# Preprocessing

To use many and diverse models from scikit-learn, we build the AuthorClassifier class, containing the base structure to use the machine learning models. 

This class has a constructor method that receives a machine learning model and a vectorizer from sklearn, and can receive to a scaler object (like MinMaxScaler or StandardScaler) and a PCA object. This 4 elements will define the steps of the pipeline, that is created using the fit method.

predict method gives the predicted classes and store the predictions probabilities, because this is usefull to calculate the AUC score. evaluate method calculates (from a binary problem so far) the metrics of accuracy, precision, recall, F1-score and AUC ROC. For precision, recall and F1-score is calculated the metrics based on macro, micro, weighted and for each class.

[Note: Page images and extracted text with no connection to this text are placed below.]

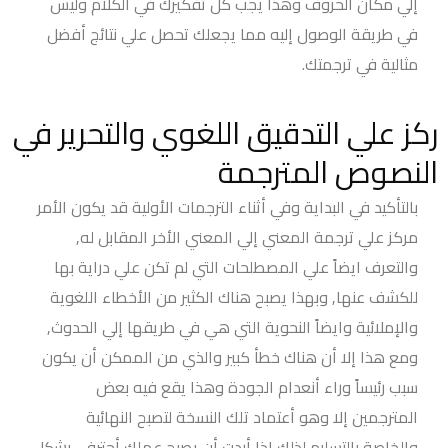
إلي مكان الحروف وهذا يجب كل تفكيرك في الكلام وليس
في طريقة الوصول إليه مما يجعلك تحصل علي نتائج أفضل
مثالية في ترجمتك.
ركز علي التدقيق اللغوي والتحرير في
النصوص المترجمة
بالتأكيد في البداية وفي أثناء الترجمات الأولية قد يكون الأمر
مركز علي ترجمة المعني إلي المعني الأخر المقابل له,
والتعرف ايضاً علي المصطلحات التي لم تكن علي دراية بها
للكشف عنها, وبهذا يصبح هناك الكثير من الأخطاء اللغوية
والإملائية وايضاً النحوية التي هي في طريقها إلي الحدوث,
ومع هذا إلا أن هناك خطأ كبير والذي من الممكن أن يكون
سبب رئيساً وراء أنعدام الجودة وهذا يقع فيه بعض
المترجمين إلا وهو أعتماد تلك النسخة لتصبح النهائية
والخاصة بالتسليم,لذلك إذا أردت أن يصبح عملك أحترفي بشكل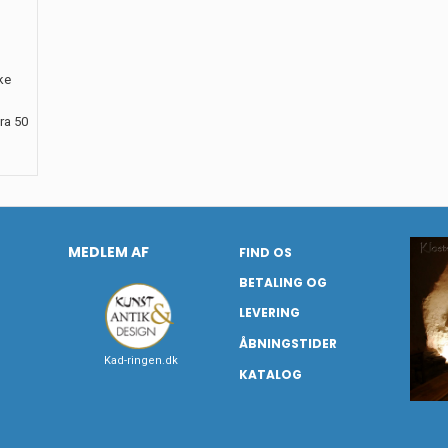
ke
ra 50
MEDLEM AF
FIND OS
BETALING OG
LEVERING
ÅBNINGSTIDER
Kad-ringen.dk
KATALOG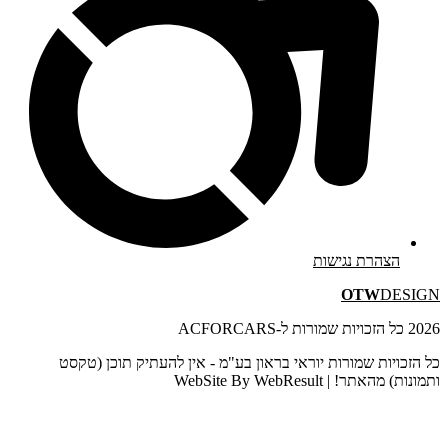
הצהרת נגישות
OTW
DESIGN
2026 כל הזכויות שמורות ל-ACFORCARS
כל הזכויות שמורות יוראי בראון בע"מ - אין להעתיק תוכן (טקסט
ותמונות) מהאתר! | WebSite By WebResult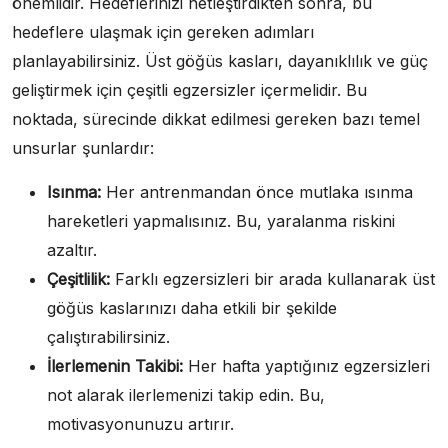
önemlidir. Hedeflerinizi netleştirdikten sonra, bu
hedeflere ulaşmak için gereken adımları
planlayabilirsiniz. Üst göğüs kasları, dayanıklılık ve güç
geliştirmek için çeşitli egzersizler içermelidir. Bu
noktada, sürecinde dikkat edilmesi gereken bazı temel
unsurlar şunlardır:
Isınma:
Her antrenmandan önce mutlaka ısınma
hareketleri yapmalısınız. Bu, yaralanma riskini
azaltır.
Çeşitlilik:
Farklı egzersizleri bir arada kullanarak üst
göğüs kaslarınızı daha etkili bir şekilde
çalıştırabilirsiniz.
İlerlemenin Takibi:
Her hafta yaptığınız egzersizleri
not alarak ilerlemenizi takip edin. Bu,
motivasyonunuzu artırır.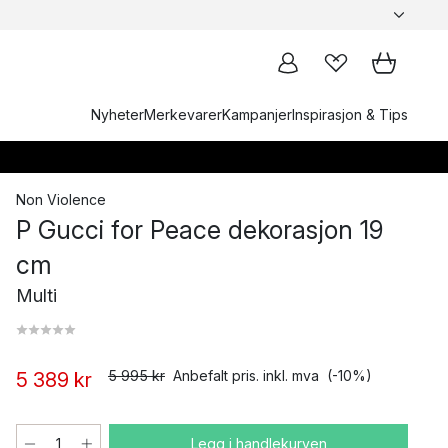
Nyheter
Merkevarer
Kampanjer
Inspirasjon & Tips
Non Violence
P Gucci for Peace dekorasjon 19
cm
Multi
5 995 kr
Anbefalt pris. inkl. mva
(-10%)
5 389 kr
Legg i handlekurven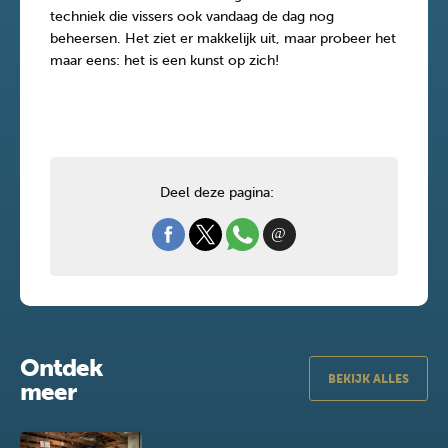
techniek die vissers ook vandaag de dag nog
beheersen. Het ziet er makkelijk uit, maar probeer het
maar eens: het is een kunst op zich!
Deel deze pagina:
Ontdek
BEKIJK ALLES
meer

Obs: Given that TfidfVectorizer and CountVectorizer output is a sparse matrix, when we want to calculate PCA or change the scale we need to tranform this features from sparse to dense, and the class SparseToArray on utils.py file do that.

In [1]:
import sys
sys.path.insert(1, '../../libs')
from utils import get_data
from autorship import AuthorClassifier
from sklearn.model_selection import train_test_split
from sklearn.linear_model import LogisticRegression
from sklearn.ensemble import RandomForestClassifier
from sklearn.preprocessing import MinMaxScaler
from sklearn.decomposition import PCA
from sklearn.feature_extraction.text import TfidfVectorizer

In [2]:
data = get_data("../../data/authors.csv")
data = data[data.username.isin(data.username.unique()[:2])] #select two authors

In [3]:
X_train, X_test, y_train, y_test = train_test_split(
    data.comment, data.username, test_size=0.33, random_state=42)
    
clf = AuthorClassifier(clf=LogisticRegression())
pipe = clf.fit(X_train, y_train)
y_pred = clf.predict(X_test)
print(clf.evaluate(y_test, y_pred))

{'author1': 'BluePirate89', 'author2': 'Manada_2', 'precision_author1': 0.8471, 'recall_author1': 0.9028, 'f1_score_author1': 0.8741, 'precision_author2': 0.899, 'recall_author2': 0.8415, 'f1_score_author2': 0.8693, 'precision_weighted': 0.8734, 'precision_micro': 0.8717, 'precision_macro': 0.873, 'recall_weighted': 0.8717, 'recall_micro': 0.8717, 'recall_macro': 0.8721, 'f1_weighted': 0.8716, 'f1_micro': 0.8717, 'f1_macro': 0.8717, 'auc_score': 0.9505, 'accuracy': 0.8717}


Another example

In [4]:
data = get_data("../../data/authors.csv")
data = data[data.username.isin(data.username.unique()[10:12])] #select two authors

In [5]:
X_train, X_test, y_train, y_test = train_test_split(
    data.comment, data.username, test_size=0.33, random_state=42)
    
clf = AuthorClassifier(vectorizer=TfidfVectorizer(),
                        clf=RandomForestClassifier(), 
                        scaler=MinMaxScaler(),
                        pca=PCA(n_components=0.95))
pipe = clf.fit(X_train, y_train)
y_pred = clf.predict(X_test)
print(pipe,"\n")
print(clf.evaluate(y_test, y_pred))

Pipeline(steps=[('TfidfVectorizer()', TfidfVectorizer()),
                ('SparseToArray()', SparseToArray()),
                ('MinMaxScaler()', MinMaxScaler()),
                ('PCA(n_components=0.95)', PCA(n_components=0.95)),
                ('RandomForestClassifier()', RandomForestClassifier())]) 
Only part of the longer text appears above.